» **EXERCISE AIM**
Return exactly the lines of the entries that start at the line containing "автомобилей TOYOTA (2007-2009)" and continue to the last line. Omit the pictures.

• • • •

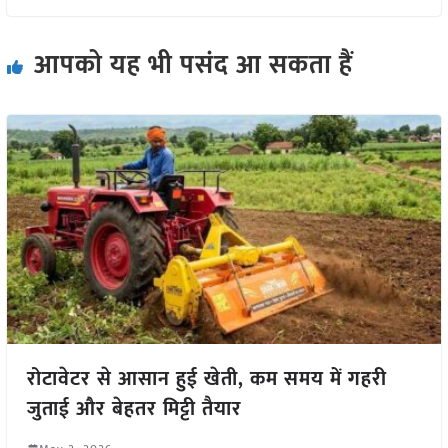
आपको यह भी पसंद आ सकता हैं
रोटावेटर से आसान हुई खेती, कम समय में गहरी
जुताई और बेहतर मिट्टी तैयार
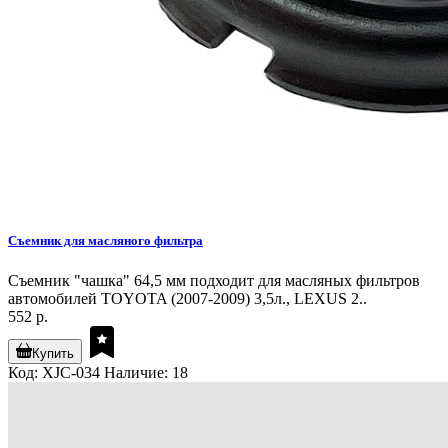
Съемник для масляного фильтра
Съемник "чашка" 64,5 мм подходит для масляных фильтров
автомобилей TOYOTA (2007-2009) 3,5л., LEXUS 2..
552 р.
Купить
Код: XJC-034
Наличие: 18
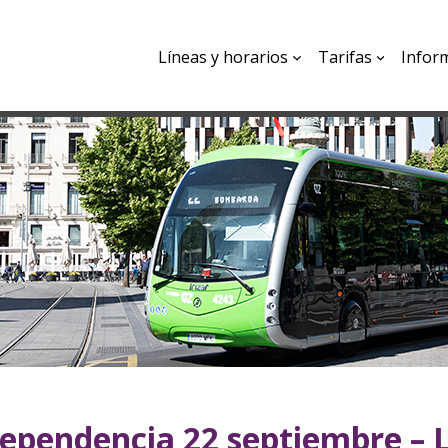
Líneas y horarios
Tarifas
Infor
ependencia 22 septiembre –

• • • •

» **ANSWER TO THE EXERCISE**
автомобилей TOYOTA (2007-2009) 3,5л., LEXUS 2..
552 р.
Купить
Код: XJC-034
Наличие: 18
Líneas y horarios
Tarifas
Infor
ependencia 22 septiembre –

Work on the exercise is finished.